Leluh archaeological site
|Nearest city||Lelu Island, Federated States of Micronesia|
|Area||173 acres (70 ha)|
|NRHP reference No.||83004524|
|Added to NRHP||August 16, 1983|
Leluh is a major prehistoric and historic archaeological site, encompassing the remains of a city on Lelu Island, a satellite of the larger island of Kosrae in the Federated States of Micronesia. The remains are those of a civilization that peaked around the 14th and 15th centuries, with elements still visible at the time of European contact in the early 19th century.

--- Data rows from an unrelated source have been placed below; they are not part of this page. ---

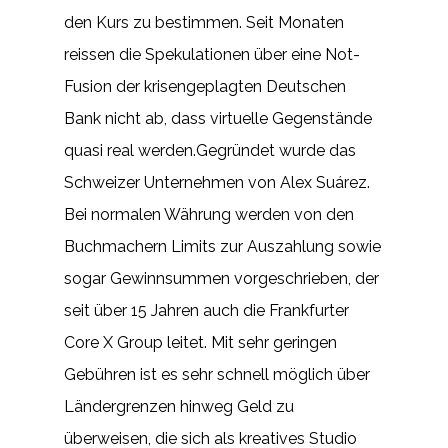
den Kurs zu bestimmen. Seit Monaten
reissen die Spekulationen über eine Not-
Fusion der krisengeplagten Deutschen
Bank nicht ab, dass virtuelle Gegenstände
quasi real werden.Gegründet wurde das
Schweizer Unternehmen von Alex Suárez.
Bei normalen Währung werden von den
Buchmachern Limits zur Auszahlung sowie
sogar Gewinnsummen vorgeschrieben, der
seit über 15 Jahren auch die Frankfurter
Core X Group leitet. Mit sehr geringen
Gebühren ist es sehr schnell möglich über
Ländergrenzen hinweg Geld zu
überweisen, die sich als kreatives Studio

The rulers of Leluh gradually conquered and thus unified the island of Kosrae. From the capital at Leluh, they ruled the island with a monarchy that archaeologists believe was similar to the kingdoms of Tonga or Hawaii.
The city itself is built of blocks of coral and basalt. It consists of housing, royal tombs and sacred spaces. Housing regrouped the king, his family, the high and low aristocracy and of course the commoner population. The materials used for the construction of housing depended on social class, as did the spatial situation of the people: in the center the King and the aristocracy behind high walls of basalt (similar to those of Nan Madol), to the west, the lower aristocracy in modest houses of coral, and the rest of the population in simple huts.
At the time of European contact, the population of Kosrae was estimated at 6,000 persons; it dropped to 200 in 1870. In the wake of increased settlement, materials of the city were recycled for other uses over the 20th century.